Mon, Nov 17, 2008 - Page 9 News List

Hoaxers seize center stage in campaign stings

One of the more quoted policy advisers to Senator John McCain turns out to have been an elaborate, months-long con game

By Richard Perez-pena  /  STAFF REPORTER

It was among the juicier post-election recriminations: Fox News Channel quoted an unnamed figure from Senator John McCain’s campaign as saying that Alaska Governor Sarah Palin did not know that Africa was a continent.

Who would say such a thing? On Monday the answer popped up on a blog and popped out of the mouth of David Shuster, an MSNBC anchor.

“Turns out it was Martin Eisenstadt, a McCain policy adviser, who has come forward today to identify himself as the source of the leaks,” Shuster said.

Trouble is, Martin Eisenstadt doesn’t exist. His blog does, but it’s a put-on. The think tank where he is a senior fellow — the Harding Institute for Freedom and Democracy — is just a Web site. The TV clips of him on YouTube are fakes.

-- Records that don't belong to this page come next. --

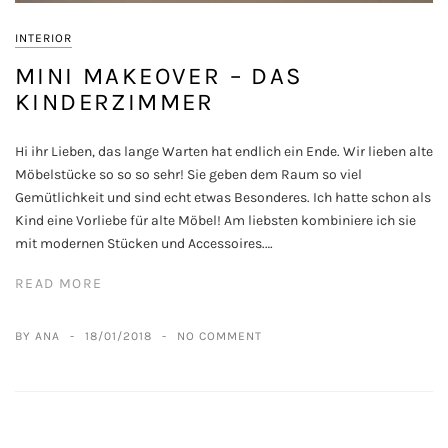
INTERIOR
MINI MAKEOVER – DAS
KINDERZIMMER
Hi ihr Lieben, das lange Warten hat endlich ein Ende. Wir lieben alte
Möbelstücke so so so sehr! Sie geben dem Raum so viel
Gemütlichkeit und sind echt etwas Besonderes. Ich hatte schon als
Kind eine Vorliebe für alte Möbel! Am liebsten kombiniere ich sie
mit modernen Stücken und Accessoires.…
READ MORE
BY ANA
18/01/2018
NO COMMENT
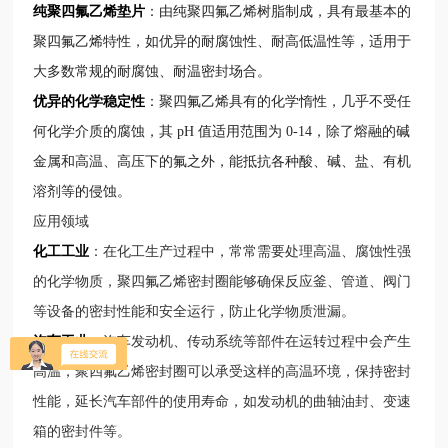
纯聚四氟乙烯垫片
：由纯聚四氟乙烯树脂制成，具有最基本的
聚四氟乙烯特性，如优异的耐腐蚀性、耐高低温性等，适用于
大多数常规的耐腐蚀、耐温密封场合。
优异的化学稳定性
：聚四氟乙烯具有的化学惰性，几乎不受任
何化学介质的腐蚀，其 pH 值适用范围为 0-14，除了熔融的碱
金属和高温、高压下的氟之外，能抵抗各种酸、碱、盐、有机
溶剂等的侵蚀。
应用领域
化工工业
：在化工生产过程中，常常需要处理高温、腐蚀性强
的化学物质，聚四氟乙烯密封圈能够确保反应釜、管道、阀门
等设备的密封性能和安全运行，防止化学物质泄漏。
汽车工业
：汽车发动机、传动系统等部件在运转过程中会产生
高温，聚四氟乙烯密封圈可以承受这样的高温环境，保持密封
性能，延长汽车部件的使用寿命，如发动机的曲轴油封、变速
箱的密封件等。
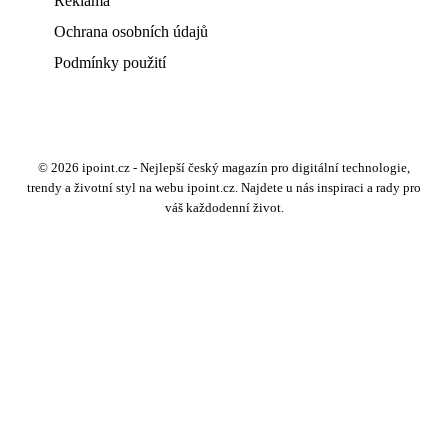
Reklama
Ochrana osobních údajů
Podmínky použití
© 2026 ipoint.cz - Nejlepší český magazín pro digitální technologie,
trendy a životní styl na webu ipoint.cz. Najdete u nás inspiraci a rady pro
váš každodenní život.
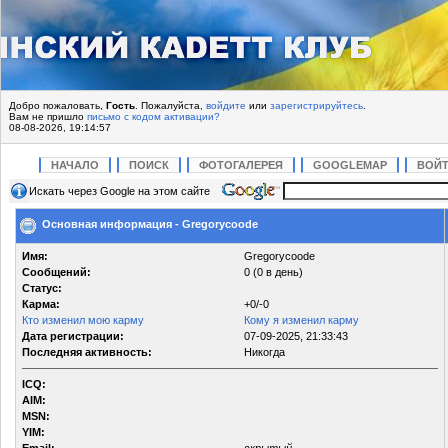
Добро пожаловать,
Гость
. Пожалуйста,
войдите
или
зарегистрируйтесь
.
Вам не пришло
письмо с кодом активации?
08-08-2026, 19:14:57
НАЧАЛО
ПОИСК
ФОТОГАЛЕРЕЯ
GOOGLEMAP
ВОЙ
Искать через Google на этом сайте
Основная информация - Gregorycoode
Имя:
Gregorycoode
Сообщений:
0 (0 в день)
Статус:
Карма:
+0/-0
Кто изменил мою карму
Кому я изменил карму
Дата регистрации:
07-09-2025, 21:33:43
Последняя активность:
Никогда
ICQ:
AIM:
MSN:
YIM:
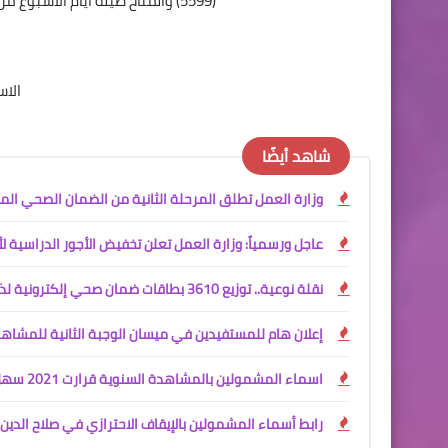
(5599) والمتاح طيلة ايام الأسبوع من الساعة الثامنة صباحا الى الساعة (12) ‏منتصف الليل
الاس
شاهد أيضًا
وزارة العمل تطلق المرحلة الثانية من الضمان الصحي المجاني ل
عاجل ورسمياً: وزارة العمل تعلن تخفيض الأجور الدراسية لأق
نقلة نوعية.. توزيع 3610 بطاقات ضمان صحي إلكترونية لذوي الإعاقة في بغداد
إعلان هام للمستفيدين في ميسان الوجبة الثانية للمشاهدات السنو
اسماء المشمولين بالمشاهدة السنوية قرارت 2021 سهل نينوى
رابط أسماء المشمولين بالإيقاف الاحترازي في صلاح الدين 2026 (595 اسماً)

And the claim of credit for the Africa anecdote is just the latest ruse by Eisenstadt, who turns out to be a very elaborate hoax that has been going on for months. MSNBC, which quickly corrected the mistake, has plenty of company in being taken in by an Eisenstadt hoax, including The New Republic and the Los Angeles Times.

Now a pair of obscure filmmakers say they created Martin Eisenstadt to help them pitch a TV show based on the character. But under the circumstances, why should anyone believe a word they say?

“That’s a really good question,” one of the two, Eitan Gorlin, said with a laugh.

(For what it’s worth, another reporter for the New York Times is an acquaintance of Gorlin and vouches for his identity, and Gorlin is indeed “Mr Eisenstadt” in those videos. He and his partner in deception, Dan Mirvish, have entries on the Internet Movie Database, imdb.com. But still ...)

They say the blame lies not with them but with shoddiness in the traditional news media and especially the blogosphere.

“With the 24-hour news cycle they rush into anything they can find,” said Mirvish, 40.

Gorlin, 39, argued that Eisenstadt was no more of a joke than half the bloggers or political commentators on the Internet or television.

An MSNBC spokesman, Jeremy Gaines, explained the network’s misstep by saying someone in the newsroom received the Palin item in an e-mail message from a colleague and assumed it had been checked out.

“It had not been vetted,” he said. “It should not have made air.”

But most of Eisenstadt’s victims have been bloggers, a reflection of the sloppy speed at which any tidbit, no matter how specious, can bounce around the Internet. And they fell for the fake material despite ample warnings online about Eisenstadt, including the work of one blogger who spent months chasing the illusion around cyberspace, trying to debunk it.

The hoax began a year ago with short videos of a parking valet character, who Gorlin and Mirvish said was the original idea for a TV series.

Soon there were videos showing him driving a car while spouting offensive, opinionated nonsense in praise of former New York mayor Rudolph Giuliani. Those videos attracted tens of thousands of Internet hits and a bit of news media attention.

When Giuliani dropped out of the presidential race, the character morphed into Eisenstadt, a parody of a blowhard cable news commentator.

Gorlin said they chose the name because “all the neocons in the Bush administration had Jewish last names and Christian first names.”

Eisenstadt became an adviser to McCain and got a blog, updated occasionally with comments claiming insider knowledge, and other bloggers began quoting and linking to it. It mixed weird-but-true items with false ones that were plausible, if just barely.